Calcium and Phosphorus for Bones and Teeth

Posted by on Sunday, June 14, 2009, 11:31
This news item was posted in Natural Cures category and has 0 Comments so far.

Calcium is the most abundant mineral found in the body, comprising about 39% of the body’s mineral content and about 2% of the body’s weigh. Calcium is also one of the most important minerals utilized by the body because it is essential for the formation of bones and teeth. The bones store extra calcium, which the body can extract and use when too little calcium is being consumed.

About 99% of body calcium is present in bones and teeth. The remaining one percent is found in the soft tissues and body fluids.
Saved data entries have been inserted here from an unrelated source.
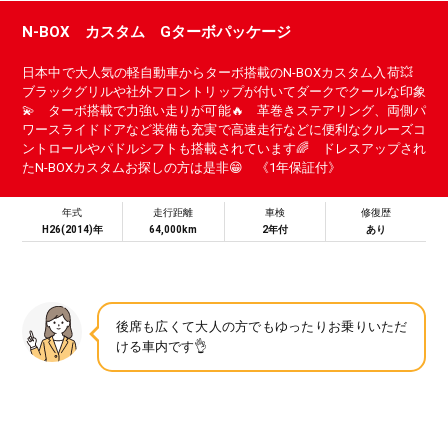
N-BOX カスタム Gターボパッケージ
日本中で大人気の軽自動車からターボ搭載のN-BOXカスタム入荷💥
ブラックグリルや社外フロントリップが付いてダークでクールな印象
💫 ターボ搭載で力強い走りが可能🔥 革巻きステアリング、両側パ
ワースライドドアなど装備も充実で高速走行などに便利なクルーズコ
ントロールやパドルシフトも搭載されています🌈 ドレスアップされ
たN-BOXカスタムお探しの方は是非😁 《1年保証付》
年式
走行距離
車検
修復歴
H26(2014)年
64,000km
2年付
あり
後席も広くて大人の方でもゆったりお乗りいただ
ける車内です👌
Calcium is stored in the bones as well. If the intake is not sufficient, calcium can be removed from the bones to meet other essential body needs. This may occur during pregnancy and lactation, when they calcium requirement of the body increases. The den tine and enamel of the teeth are more stable than and do not yield calcium as readily as the bones.

Calcium also exist in the blood, where the minerals helps in the formation of normal clots. In addition, calcium aids in nerve function, makes muscle contraction possible, and, along with other nutrients, helps regulate the heart beat.
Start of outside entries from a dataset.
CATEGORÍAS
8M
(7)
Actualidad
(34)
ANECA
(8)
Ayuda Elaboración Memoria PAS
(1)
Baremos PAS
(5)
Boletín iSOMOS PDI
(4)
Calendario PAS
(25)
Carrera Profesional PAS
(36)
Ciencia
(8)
Because the calcium is stored in the bones for possible future use and utilized by the body in varying amounts and in several different ways, it is sometimes difficult to determine just how much of the mineral people need each day. Most studies in this area suggest that adults should take in about 800 milligrams of calcium per day.

Children, whose bones are still forming, and pregnant women,  who must supply calcium for their growing fetuses, should consume higher levels of the mineral , probably about 1.2 grams daily. Among the best food sources of calcium are milk, cheese, yogurt, sardines, turnip greens, collard greens, and broccoli. For instance, one cup of whole milk contains 291 milligrams of calcium, one cup of Swiss cheese 272 milligrams, eta.

It is important to note, however, that no matter how much calcium the body take in, most of it will be unusable without a simultaneous, adequate intake of vitamin D.

Phosphorusis the second most abundant mineral in the body, making up to 22% of the overall mineral content. About 80% of the body’s phosphorus exist in the bones and teeth, while the remainder is distributed fairly evenly throughout the body’s fluids and cells. In addition to adding rigidity o the bones and teeth, phosphorus helps metabolize carbohydrates and proteins.

The mineral also helps support nerve tissues and plays an important role in the normal functioning of enzymes. As in the case of calcium, phosphorus absorption is greatly increased in the presence of vitamin D. Usually, foods Rich in protein and calcium also contain considerable amounts of phosphorus, among them, milk, cheese, meat, poultry, fish, eggs, and nuts.